Third, tonight's decision provides ample evidence that, in the important choice between a coherent, economically-sound trade policy that advances American foreign policy interests and placating political supporters, President Obama strongly prefers the latter. We saw glimpses of this with Buy American and the NAFTA Trucking issue, but those costly international incidents theoretically could be blamed on a protectionist Congress and/or a new and unprepared White House staff. The Section 421 decision, on the other hand, forced President Obama alone to choose between--
- the narrow interests of the United Steelworkers Union (USW); and
- everyone else in America, the United States' image as the world's free trade leader, and the future of both the American and global economies. (More on that choice here.)
Finally, the timing of the announcement tells us a lot about the Obama Administration and it's true feelings about the Section 421 decision. The White House has become quite notorious for it's "Friday night news dumps," in which it releases bad or embarrassing news late on a Friday night (or in Van Jones' case, early Sunday morning) in order to keep it under the media radar.
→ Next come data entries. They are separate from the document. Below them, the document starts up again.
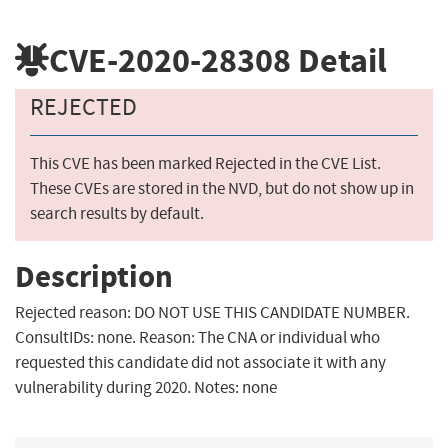
CVE-2020-28308
Detail
REJECTED
This CVE has been marked Rejected in the CVE List.
These CVEs are stored in the NVD, but do not show up in
search results by default.
Description
Rejected reason: DO NOT USE THIS CANDIDATE NUMBER.
ConsultIDs: none. Reason: The CNA or individual who
requested this candidate did not associate it with any
vulnerability during 2020. Notes: none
So if, as USTR Kirk claims, the President's decision to support the USW and effectively ban Chinese tire imports from the US market is a bold and important statement about enforcing trade laws in order to "maintain an open and free trading system," then why not release it first thing Monday morning? Or, better yet, why not do it mid-week as part of a strong statement on US trade policy in anticipation of the upcoming G20 summit? (The decision wasn't due until September 17th afterall.)
The answer to those questions seems pretty straightforward, doesn't it: the Obama Administration knows precisely how embarrassing the President's decision is, and it thus has cowardly tried to bury the story by releasing it at 10pm on a Friday night.
On the bright side, after months of ambiguity and delay, we now have a very clear view of the future of US trade policy under the Obama Administration. Unfortunately, it's a policy that will consistently favor short-term political gain over the United States' broader economic and foreign policy interests. We also get to sit back and watch the President get an absolute earful from his G20 counterparts. If you thought that last month's "Three Amigos" summit was bad, just wait 'till Pittsburgh.
But at least we trade lawyers should be busy with that flood of new Section 421 cases. Hooray, billable hours! (Ugh.)
UPDATE: Just because a few readers have asked, I am in no way involved in the Section 421 litigation. The comments above are those of an interested observer, not an advocate for any party involved in the case.